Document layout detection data
************

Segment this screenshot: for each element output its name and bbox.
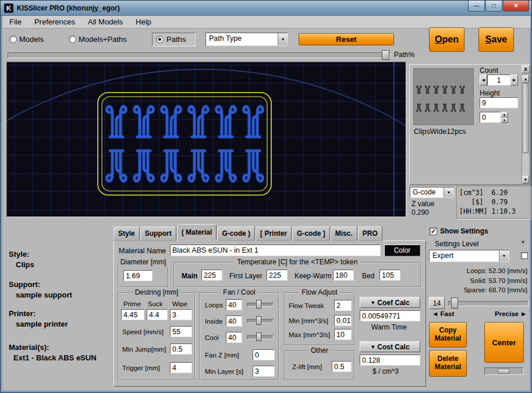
precision-slider-track[interactable] — [448, 301, 529, 306]
settings-level-select[interactable]: Expert ▼ — [429, 250, 509, 262]
chevron-down-icon[interactable]: ▼ — [278, 33, 288, 45]
menu-preferences[interactable]: Preferences — [28, 16, 81, 27]
trigger-input[interactable]: 4 — [170, 362, 192, 373]
temp-first-layer-input[interactable]: 225 — [267, 270, 288, 281]
cost-calc-value[interactable]: 0.128 — [360, 355, 420, 366]
destring-speed-input[interactable]: 55 — [170, 326, 192, 337]
wipe-input[interactable]: 3 — [170, 309, 192, 320]
viewport-3d-view[interactable] — [6, 62, 406, 217]
chevron-down-icon[interactable]: ▼ — [444, 187, 453, 197]
flow-tweak-input[interactable]: 2 — [334, 300, 352, 311]
models-paths-radio-label[interactable]: Models+Paths — [79, 35, 127, 44]
path-percent-slider-track[interactable] — [8, 52, 391, 58]
tab-printer[interactable]: [ Printer — [256, 226, 292, 241]
coef-calc-value[interactable]: 0.00549771 — [360, 310, 420, 321]
z-lift-input[interactable]: 0.5 — [332, 361, 352, 372]
path-type-select[interactable]: Path Type ▼ — [205, 33, 288, 46]
menu-help[interactable]: Help — [129, 16, 158, 27]
fan-cool-slider[interactable] — [247, 332, 274, 342]
settings-level-extra-checkbox[interactable] — [521, 252, 528, 259]
tab-material-gcode[interactable]: G-code ) — [217, 226, 255, 241]
model-thumbnail[interactable] — [413, 68, 474, 125]
center-scrollbar-thumb[interactable] — [498, 369, 509, 374]
paths-radio-frame[interactable]: Paths — [152, 33, 196, 47]
models-radio[interactable] — [9, 36, 17, 43]
cost-calc-button[interactable]: ▼ Cost Calc — [360, 341, 420, 352]
suck-input[interactable]: 4.4 — [147, 309, 168, 320]
precise-label: Precise ► — [495, 310, 527, 317]
settings-level-dropdown-icon[interactable]: ▼ — [520, 239, 526, 245]
precision-slider-thumb[interactable] — [451, 298, 458, 309]
scroll-up-icon[interactable]: ▲ — [522, 75, 529, 83]
destring-group-title: Destring [mm] — [133, 288, 181, 296]
fan-loops-slider[interactable] — [247, 299, 274, 310]
printer-value: sample printer — [16, 320, 68, 328]
center-scrollbar-track[interactable] — [484, 367, 524, 375]
temp-keep-warm-input[interactable]: 180 — [333, 270, 354, 281]
save-button[interactable]: Save — [478, 27, 514, 52]
fan-inside-slider[interactable] — [247, 316, 274, 326]
path-percent-slider-thumb[interactable] — [382, 50, 389, 60]
titlebar[interactable]: K KISSlicer PRO (khorunjy_egor) — □ ✕ — [1, 1, 532, 16]
model-list-scrollbar[interactable]: ▲ ▼ — [522, 75, 530, 184]
tab-material[interactable]: ( Material — [177, 224, 217, 241]
flow-tweak-label: Flow Tweak — [289, 302, 324, 309]
gcode-select[interactable]: G-code ▼ — [410, 187, 454, 198]
paths-radio[interactable] — [156, 36, 164, 43]
min-jump-input[interactable]: 0.5 — [170, 344, 192, 355]
tab-support[interactable]: Support — [140, 226, 176, 241]
layer-spinner-up-icon[interactable]: ▲ — [501, 112, 508, 118]
reset-button[interactable]: Reset — [299, 33, 394, 45]
menu-all-models[interactable]: All Models — [81, 16, 129, 27]
diameter-input[interactable]: 1.69 — [123, 270, 152, 281]
color-button[interactable]: Color — [384, 245, 420, 256]
model-panel-close-button[interactable]: X — [522, 65, 530, 73]
close-button[interactable]: ✕ — [503, 1, 529, 12]
count-input[interactable]: 1 — [487, 75, 510, 86]
flow-max-input[interactable]: 10 — [334, 329, 352, 340]
min-layer-input[interactable]: 3 — [253, 366, 275, 377]
coef-calc-label: Coef Calc — [377, 299, 409, 307]
precision-value[interactable]: 14 — [429, 297, 445, 309]
diameter-group: Diameter [mm] 1.69 — [118, 262, 169, 288]
model-name[interactable]: ClipsWide12pcs — [414, 128, 466, 136]
fast-label: ◄ Fast — [432, 310, 454, 317]
temp-main-input[interactable]: 225 — [201, 270, 222, 281]
fan-z-input[interactable]: 0 — [253, 349, 275, 360]
count-increment-icon[interactable]: ► — [510, 75, 518, 86]
stats-cost: [$] 0.79 — [459, 197, 528, 207]
fan-loops-input[interactable]: 40 — [226, 299, 242, 310]
temp-bed-input[interactable]: 105 — [380, 270, 400, 281]
maximize-button[interactable]: □ — [485, 1, 502, 12]
flow-min-input[interactable]: 0.01 — [334, 315, 352, 326]
scroll-down-icon[interactable]: ▼ — [522, 176, 529, 183]
material-name-input[interactable]: Black ABS eSUN - in Ext 1 — [170, 245, 381, 256]
delete-material-button[interactable]: Delete Material — [429, 350, 467, 377]
copy-material-button[interactable]: Copy Material — [429, 322, 467, 348]
menu-file[interactable]: File — [3, 16, 28, 27]
minimize-button[interactable]: — — [468, 1, 485, 12]
models-radio-label[interactable]: Models — [19, 35, 44, 44]
coef-calc-button[interactable]: ▼ Coef Calc — [360, 297, 420, 308]
open-button[interactable]: Open — [429, 27, 464, 52]
destring-speed-label: Speed [mm/s] — [122, 328, 164, 335]
center-button[interactable]: Center — [484, 322, 524, 363]
count-decrement-icon[interactable]: ◄ — [480, 75, 487, 86]
trigger-label: Trigger [mm] — [122, 364, 160, 371]
models-paths-radio[interactable] — [69, 36, 76, 43]
prime-input[interactable]: 4.45 — [121, 309, 144, 320]
scrollbar-thumb[interactable] — [523, 83, 529, 153]
fan-inside-input[interactable]: 40 — [226, 316, 242, 327]
layer-spinner-down-icon[interactable]: ▼ — [501, 118, 508, 123]
tab-pro[interactable]: PRO — [358, 226, 382, 241]
fan-cool-input[interactable]: 40 — [226, 332, 242, 343]
paths-radio-label[interactable]: Paths — [166, 35, 186, 44]
tab-printer-gcode[interactable]: G-code ] — [292, 226, 330, 241]
tab-misc[interactable]: Misc. — [331, 226, 357, 241]
layer-spinner-input[interactable]: 0 — [480, 112, 501, 123]
show-settings-label[interactable]: Show Settings — [440, 227, 488, 235]
tab-style[interactable]: Style — [114, 226, 140, 241]
chevron-down-icon[interactable]: ▼ — [499, 250, 509, 261]
height-input[interactable]: 9 — [480, 97, 518, 108]
show-settings-checkbox[interactable]: ✓ — [430, 228, 437, 235]
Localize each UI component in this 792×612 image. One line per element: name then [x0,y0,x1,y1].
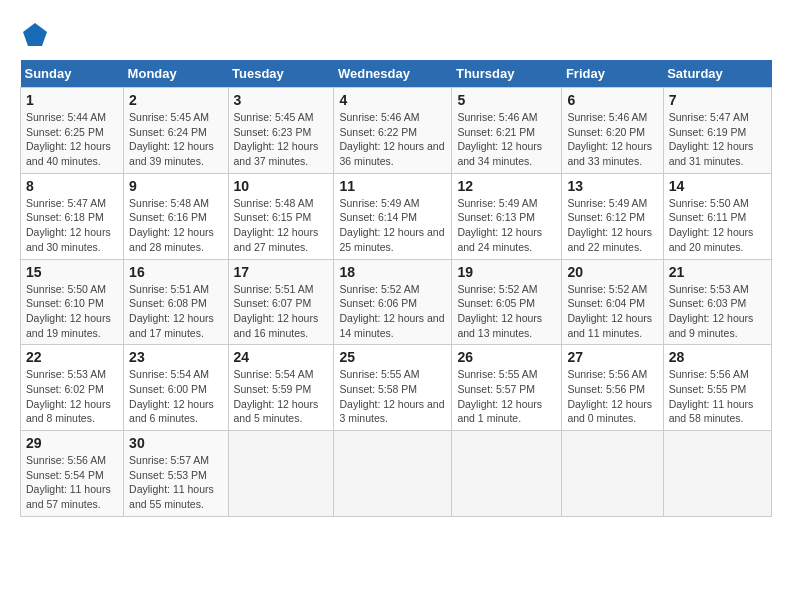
sunset-text: Sunset: 5:55 PM [669,383,747,395]
calendar-week-row: 8 Sunrise: 5:47 AM Sunset: 6:18 PM Dayli… [21,173,772,259]
sunrise-text: Sunrise: 5:51 AM [129,283,209,295]
calendar-cell: 26 Sunrise: 5:55 AM Sunset: 5:57 PM Dayl… [452,345,562,431]
day-detail: Sunrise: 5:55 AM Sunset: 5:58 PM Dayligh… [339,367,446,426]
day-number: 24 [234,349,329,365]
day-number: 18 [339,264,446,280]
sunrise-text: Sunrise: 5:55 AM [339,368,419,380]
day-number: 28 [669,349,766,365]
daylight-text: Daylight: 12 hours and 33 minutes. [567,140,652,167]
calendar-cell: 5 Sunrise: 5:46 AM Sunset: 6:21 PM Dayli… [452,88,562,174]
daylight-text: Daylight: 12 hours and 34 minutes. [457,140,542,167]
daylight-text: Daylight: 12 hours and 39 minutes. [129,140,214,167]
sunrise-text: Sunrise: 5:53 AM [26,368,106,380]
calendar-week-row: 1 Sunrise: 5:44 AM Sunset: 6:25 PM Dayli… [21,88,772,174]
sunset-text: Sunset: 6:13 PM [457,211,535,223]
day-number: 14 [669,178,766,194]
sunset-text: Sunset: 6:08 PM [129,297,207,309]
daylight-text: Daylight: 12 hours and 0 minutes. [567,398,652,425]
sunset-text: Sunset: 5:59 PM [234,383,312,395]
sunset-text: Sunset: 6:05 PM [457,297,535,309]
column-header-monday: Monday [124,60,228,88]
sunset-text: Sunset: 5:56 PM [567,383,645,395]
calendar-cell: 24 Sunrise: 5:54 AM Sunset: 5:59 PM Dayl… [228,345,334,431]
svg-marker-0 [23,23,47,46]
calendar-cell: 19 Sunrise: 5:52 AM Sunset: 6:05 PM Dayl… [452,259,562,345]
day-detail: Sunrise: 5:52 AM Sunset: 6:05 PM Dayligh… [457,282,556,341]
daylight-text: Daylight: 12 hours and 13 minutes. [457,312,542,339]
calendar-cell [334,431,452,517]
sunrise-text: Sunrise: 5:54 AM [129,368,209,380]
daylight-text: Daylight: 12 hours and 36 minutes. [339,140,444,167]
daylight-text: Daylight: 12 hours and 28 minutes. [129,226,214,253]
day-detail: Sunrise: 5:47 AM Sunset: 6:18 PM Dayligh… [26,196,118,255]
sunrise-text: Sunrise: 5:48 AM [129,197,209,209]
sunrise-text: Sunrise: 5:49 AM [567,197,647,209]
day-detail: Sunrise: 5:50 AM Sunset: 6:10 PM Dayligh… [26,282,118,341]
column-header-tuesday: Tuesday [228,60,334,88]
sunrise-text: Sunrise: 5:50 AM [669,197,749,209]
sunrise-text: Sunrise: 5:46 AM [567,111,647,123]
daylight-text: Daylight: 12 hours and 6 minutes. [129,398,214,425]
day-number: 17 [234,264,329,280]
calendar-cell: 9 Sunrise: 5:48 AM Sunset: 6:16 PM Dayli… [124,173,228,259]
daylight-text: Daylight: 12 hours and 3 minutes. [339,398,444,425]
calendar-cell: 23 Sunrise: 5:54 AM Sunset: 6:00 PM Dayl… [124,345,228,431]
day-number: 10 [234,178,329,194]
day-number: 2 [129,92,222,108]
sunset-text: Sunset: 6:19 PM [669,126,747,138]
sunrise-text: Sunrise: 5:45 AM [129,111,209,123]
calendar-cell: 7 Sunrise: 5:47 AM Sunset: 6:19 PM Dayli… [663,88,771,174]
calendar-week-row: 29 Sunrise: 5:56 AM Sunset: 5:54 PM Dayl… [21,431,772,517]
calendar-cell: 8 Sunrise: 5:47 AM Sunset: 6:18 PM Dayli… [21,173,124,259]
calendar-cell: 20 Sunrise: 5:52 AM Sunset: 6:04 PM Dayl… [562,259,663,345]
sunset-text: Sunset: 6:07 PM [234,297,312,309]
daylight-text: Daylight: 12 hours and 1 minute. [457,398,542,425]
sunrise-text: Sunrise: 5:52 AM [567,283,647,295]
calendar-cell [452,431,562,517]
daylight-text: Daylight: 12 hours and 20 minutes. [669,226,754,253]
sunset-text: Sunset: 6:15 PM [234,211,312,223]
day-number: 16 [129,264,222,280]
daylight-text: Daylight: 11 hours and 58 minutes. [669,398,754,425]
sunset-text: Sunset: 6:14 PM [339,211,417,223]
day-detail: Sunrise: 5:56 AM Sunset: 5:56 PM Dayligh… [567,367,657,426]
calendar-week-row: 22 Sunrise: 5:53 AM Sunset: 6:02 PM Dayl… [21,345,772,431]
calendar-header-row: SundayMondayTuesdayWednesdayThursdayFrid… [21,60,772,88]
calendar-cell: 22 Sunrise: 5:53 AM Sunset: 6:02 PM Dayl… [21,345,124,431]
day-detail: Sunrise: 5:57 AM Sunset: 5:53 PM Dayligh… [129,453,222,512]
day-detail: Sunrise: 5:46 AM Sunset: 6:20 PM Dayligh… [567,110,657,169]
sunset-text: Sunset: 6:20 PM [567,126,645,138]
day-number: 19 [457,264,556,280]
day-detail: Sunrise: 5:49 AM Sunset: 6:12 PM Dayligh… [567,196,657,255]
sunset-text: Sunset: 6:16 PM [129,211,207,223]
calendar-cell: 6 Sunrise: 5:46 AM Sunset: 6:20 PM Dayli… [562,88,663,174]
calendar-cell: 3 Sunrise: 5:45 AM Sunset: 6:23 PM Dayli… [228,88,334,174]
day-number: 7 [669,92,766,108]
calendar-cell [562,431,663,517]
column-header-sunday: Sunday [21,60,124,88]
sunrise-text: Sunrise: 5:51 AM [234,283,314,295]
sunset-text: Sunset: 6:04 PM [567,297,645,309]
day-detail: Sunrise: 5:44 AM Sunset: 6:25 PM Dayligh… [26,110,118,169]
day-detail: Sunrise: 5:50 AM Sunset: 6:11 PM Dayligh… [669,196,766,255]
sunrise-text: Sunrise: 5:55 AM [457,368,537,380]
sunset-text: Sunset: 6:22 PM [339,126,417,138]
daylight-text: Daylight: 12 hours and 30 minutes. [26,226,111,253]
day-detail: Sunrise: 5:49 AM Sunset: 6:13 PM Dayligh… [457,196,556,255]
sunset-text: Sunset: 6:18 PM [26,211,104,223]
calendar-cell: 18 Sunrise: 5:52 AM Sunset: 6:06 PM Dayl… [334,259,452,345]
sunrise-text: Sunrise: 5:49 AM [339,197,419,209]
daylight-text: Daylight: 12 hours and 17 minutes. [129,312,214,339]
day-detail: Sunrise: 5:48 AM Sunset: 6:16 PM Dayligh… [129,196,222,255]
sunset-text: Sunset: 6:25 PM [26,126,104,138]
daylight-text: Daylight: 11 hours and 55 minutes. [129,483,214,510]
day-number: 26 [457,349,556,365]
calendar-cell: 29 Sunrise: 5:56 AM Sunset: 5:54 PM Dayl… [21,431,124,517]
daylight-text: Daylight: 12 hours and 11 minutes. [567,312,652,339]
sunrise-text: Sunrise: 5:52 AM [457,283,537,295]
sunset-text: Sunset: 6:11 PM [669,211,747,223]
day-detail: Sunrise: 5:46 AM Sunset: 6:22 PM Dayligh… [339,110,446,169]
sunset-text: Sunset: 6:10 PM [26,297,104,309]
day-detail: Sunrise: 5:54 AM Sunset: 6:00 PM Dayligh… [129,367,222,426]
calendar-table: SundayMondayTuesdayWednesdayThursdayFrid… [20,60,772,517]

************

• **What needs to be done**: Wherever a line in the data above holds "gcode", copy that line.

• **Output below**:
tab-material-gcode[interactable]: G-code ) — [217, 226, 255, 241]
gcode-select[interactable]: G-code ▼ — [410, 187, 454, 198]
tab-printer-gcode[interactable]: G-code ] — [292, 226, 330, 241]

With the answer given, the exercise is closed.